India: openly-allied with the U.S.
Less than a month after U.S Secretary of Defense Ashton Carter declared, during his visit to India in April, that India and the U.S would talk cooperation on the strategically-sensitive issue of submarines and anti-submarine warfare [1], reports suggest the two countries have actually met to discuss the collaboration[2].The speed with which an intent was transformed into action despite the sensitive nature of the subject—submarine capability and warfare are closely-held tactics shared only with allies—-indicate that India and the U.S. have taken a political call to align their strategies more closely, especially in naval matters. For once, the U.S. is taking legislative steps to back its intent. A few weeks prior to Carter’s visit, in March, a resolution[3] was introduced in the U.S. Congress to amend the Arms Export Control Act in order to treat India as a treaty ally similar to NATO and Israel.
On its part, India’s new leanings towards the U.S is reflected in the “in-principle” nod given to actually institutionalizing facilities being provided to the U.S. navy, through a Logistics Exchange Memorandum of Agreement (LEMOA) during Carter’s visit. This is a move away from the long and dearly-held policy of being publicly non-aligned with the big powers. Especially as the U.S. continues to be the unchallenged global military power, both in terms of weapons and technology, and the U.S. dollar is the unchallenged reserve currency.There are many signs of this. The India-U.S. civil nuclear agreement of 2005, often cited as proof of India moving closer to the U.S., began to be fast-tracked in the first two years of the Modi government. And the joint strategic vision [4] for the Asia-Pacific and Indian Ocean Region outlined by Barack Obama and Narendra Modi in January 2015 revealed the growing strategic convergence.This latter document shows how India’s maritime vision has expanded dramatically. For years, India defined its core area of interest in the Indian Ocean Region (IOR) as bound between Indonesia to the east and Africa in the west. Now New Delhi holds “safeguarding maritime security and ensuring freedom of navigation and over-flight throughout the region, especially in the South China Sea” to be of prime importance.

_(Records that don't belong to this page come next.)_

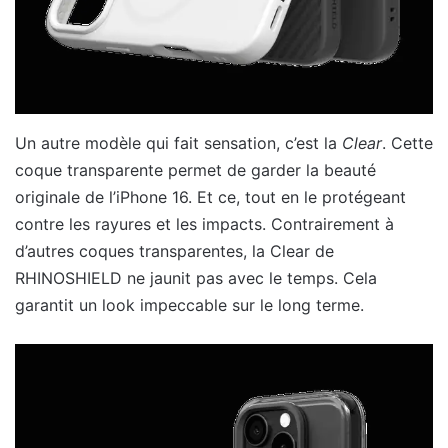
Un autre modèle qui fait sensation, c’est la
Clear
. Cette
coque transparente permet de garder la beauté
originale de l’iPhone 16. Et ce, tout en le protégeant
contre les rayures et les impacts. Contrairement à
d’autres coques transparentes, la Clear de
RHINOSHIELD ne jaunit pas avec le temps. Cela
garantit un look impeccable sur le long terme.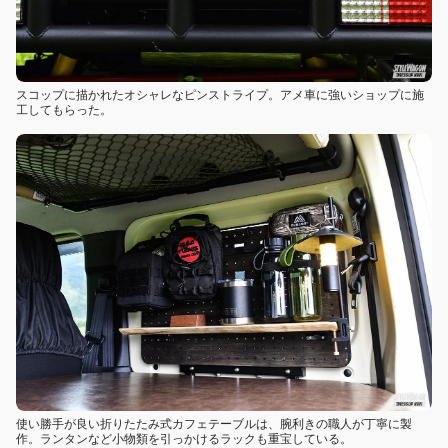
スコップに描かれたオシャレなピンストライプ。アメ車に強いショップに施
工してもらった。
使い勝手が良い折りたたみ式カフェテーブルは、腕利きの職人が丁寧に製
作。ランタンなど小物類を引っかけるラックも重宝している。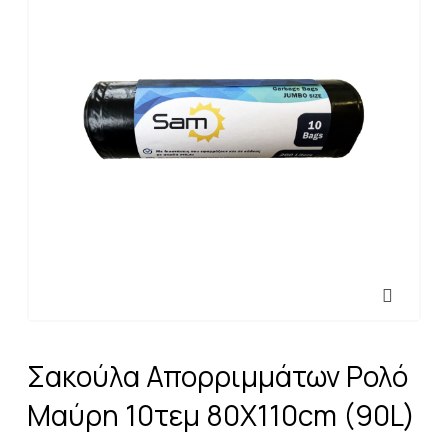
Σακούλα Απορριμμάτων Ρολό
Μαύρη 10τεμ 80X110cm (90L)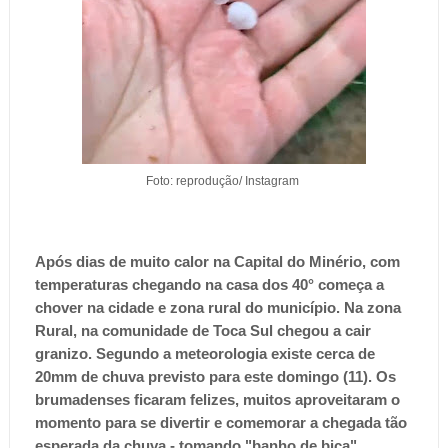
Foto: reprodução/ Instagram
Após dias de muito calor na Capital do Minério, com
temperaturas chegando na casa dos 40° começa a
chover na cidade e zona rural do município. Na zona
Rural, na comunidade de Toca Sul chegou a cair
granizo. Segundo a meteorologia existe cerca de
20mm de chuva
previsto para este domingo (11). Os
brumadenses ficaram felizes, muitos aproveitaram o
momento para se divertir e comemorar a chegada tão
esperada da chuva - tomando "banho de bica".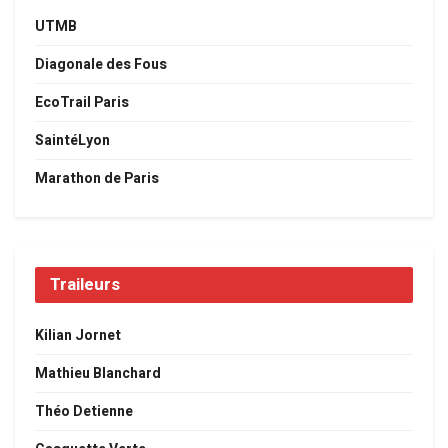
UTMB
Diagonale des Fous
EcoTrail Paris
SaintéLyon
Marathon de Paris
Traileurs
Kilian Jornet
Mathieu Blanchard
Théo Detienne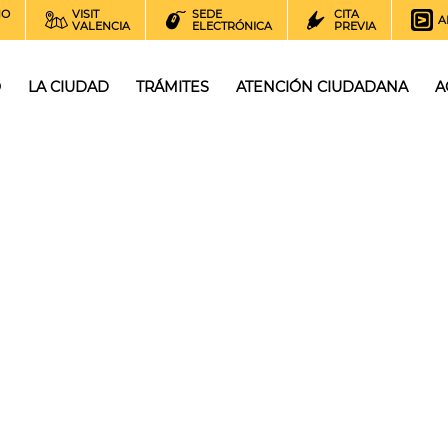
NO
VISIT
SEDE
CITA
A
VALENCIA
ELECTRÓNICA
PREVIA
O
LA CIUDAD
TRÁMITES
ATENCIÓN CIUDADANA
A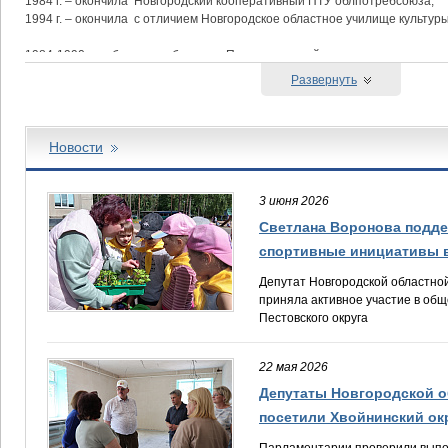
1984 г. – окончила Новгородский кооперативный ПТУ облпотребсоюза;
1994 г. – окончила с отличием Новгородское областное училище культуры
1984-1990 – работала в общепите Пестовского райпо;
1990-2013 – Работала в отделе культуры Пестовского муниципального ра
Развернуть
С 2000 года работала директором Районного Дома культуры;
С 2013 года- индивидуальный предприниматель.
Депутат Пестовского городского поселения (2005-2010гг., 2010-2015гг., 20
Новости
Депутат Думы Пестовского района 5-го созыва с 2020.
3 июня 2026
Награждена:
Светлана Воронова подде
2002г. – Почетной Грамотой Администрации Пестовского района;
спортивные инициативы в
2005г. – Почетной Грамотой Комитета культуры и туризма Новгородской 
2009г. – Благодарностью Губернатора Новгородской области;
Депутат Новгородской областно
2017г. – Благодарственным письмом Председателя Новгородской облас
приняла активное участие в об
2018г. – Грамотой Президента ассоциации «Совет муниципальных обра
Пестовского округа
Семья: замужем, двое взрослых детей и три внука.
22 мая 2026
Депутаты Новгородской 
посетили Хвойнинский ок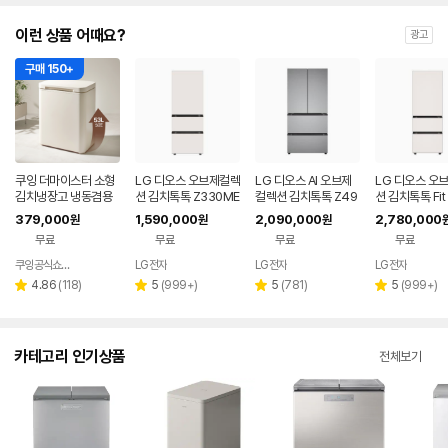
이런 상품 어때요?
광고
구매 150+
쿠잉 더마이스터 소형
LG 디오스 오브제컬렉
LG 디오스 AI 오브제
LG 디오스 오
김치냉장고 냉동겸용
션 김치톡톡 Z330ME
컬렉션 김치톡톡 Z49
션 김치톡톡 Fit 
뚜껑형 발효숙성 K05
EF11
0MPSF11
x Z334GBB1
379,000
1,590,000
2,090,000
2,780,000
원
원
원
5CGGB 그레이지
무료
무료
무료
무료
쿠잉공식쇼핑몰
LG전자
LG전자
LG전자
네이버
페이
리
리
리
리
4.86
(
118
)
5
(
999+
)
5
(
781
)
5
(
999+
)
별
별
별
별
뷰
뷰
뷰
뷰
점
점
점
점
수
수
수
수
카테고리 인기상품
전체보기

Meanwhile, the Chinese leadership, too, has directed its military arm to “abandon” the “traditional mentality” that places “control of land as more important than control of sea”, in favour of attaching “great importance” to “protecting maritime rights and interests” [5].What underlies the expansion of maritime interest areas for both China and India? It is the global web of trade ties and investments, especially in energy. That is legitimate enough, but it is Beijing’s focus on militarisation of maritime space, along with grandiose plans like One-Belt, One-Road, that has prompted India to jettison its seven-decade-old policy of turning away from a military embrace with the U.S.China’s disinclination to allay India’s fears of encirclement by the $46 billion China-Pakistan Economic Corridor (CPEC) along the north and the sea lanes and ports in the south—Gwaddar, Djibouti, and even Colombo—has surely accelerated India’s new, overt maritime relationship with the U.S.Of course, the realisation that a weak and shrinking navy, plagued by accidents and delays in its indigenous vessel-building plan, was unlikely to stand up to the confrontationist Chinese stance in the IOR might have forced India’s hand Washington-ward. So may have India’s experience in securing delivery of its aircraft carrier INS Vikramaditya from its all-weather friend Moscow, with years rolling by past the delivery date and costs zooming to $2.3 billion from an initial estimate of $947 million.
The greater willingness of the U.S. to share strategic technology with India through co-development and co-production [6] and pass legislation to welcome India into the Asia-Pacific Economic Cooperation (APEC) sharply contrasts with China’s support to Pakistan’s nuclear weapons programme and its obstructionist attitude towards India’s APEC membership. It also extracted the entry of Pakistan into the Shanghai Cooperation Organisation (SCO) in return for giving India a seat at the SCO table, and then refused to put the Pakistan-based terror group Jaish-e-Mohammad (JeM) Masood Azhar on the U.N. sanctions list for “technical reasons” [7].All this has left the Modi government with little option but to side with the U.S. in the hope that Washington will support the necessary United Nations Security Council (UNSC) and International Monetary Fund (IMF) reforms India seeks to have passed.The reported decision by the Asian Infrastructure Investment Bank (AIIB)—where India is the second-largest shareholder—to give its first loan to Pakistan, [8, 9] will surely have deepened India’s doubts about the likelihood of investments from China into its own $1 trillion infrastructure upgrade. China’s level of commitment in India is evident from the fact that, in the last 15 years, capital equity investments from it have been a mere $1.32 billion [10].Not surprisingly, India’s political leadership and strategic community may now be of the opinion that staying non-aligned or covertly aligned in the global power game may actually undermine the country’s strategic autonomy.